Sunlight crested over the horizon and trickled in through the window, eventually illuminating Lilith in a hazy glow. Lucien was already clomping back down the steps, this time with a metal ice scraper in one hand and a broom in the other. He met Lilith’s obsidian jeweled gaze with a grin. He stood before her and marveled at her ferocious beauty. Maybe all of his work had been worth it. She seemed taller, uncurling before him, and her eyes were much more prominent as she stared between her open fingers. He could even make out the top of her mouth, tweaked at the corners as if she might laugh. Lucien had only sanded her shoulder, but figured his persistence had done the job.
Even though she already looked better, she wasn’t quite ready for his front window. There was still so much dark, burnt metal. Even if he couldn’t work out all of her former hue, if he could at least cut through the top layer enough to make her shine, that would be enough. He pushed up the arms of his tweed smock, let the broom clatter to the floor, and began to scrape away at her left breast. There was no screaming this time. The metal seemed pliable, softer, and came off in long curls, like chocolate. Only a few swipes in and there, the virgin glow of bronze. He held his arms above his head in triumph, but his celebration was interrupted at the sound of a screech. His eyes trailed up to meet Lilith’s onyx eyes. They had a bright glint in them, despite her facing away from the only light source rising in the room. She was also smiling. Full on smiling, though it didn’t look nearly as inviting as he remembered.

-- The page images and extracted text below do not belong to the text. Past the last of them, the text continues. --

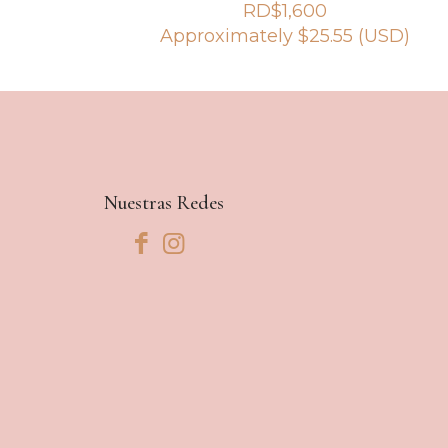
RD$
1,600
Approximately
$
25.55
(USD)
Nuestras Redes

Unconsciously, he fingered the front pocket of his smock, but paused when he found it empty. He spun around to grab his lighter and cigarette stub, but only found the cigarette – no lighter. He crouched down to search by the box, hoping he hadn’t lost another one. Then, there was a whisper, a whine, and finally a clatter. He turned his head just enough to see Lilith’s lips part, which seemed to prompt an uproar of unfamiliar laughter, and at her feet, his lighter was beginning to melt in the flame of a burning book. Though his veins rushed with adrenaline, and his heartbeat throbbed in his ears, his body was locked in place. As the book at her feet burned and the flames began to spring from box to box, among the plumes of smoke and ember, she glowed.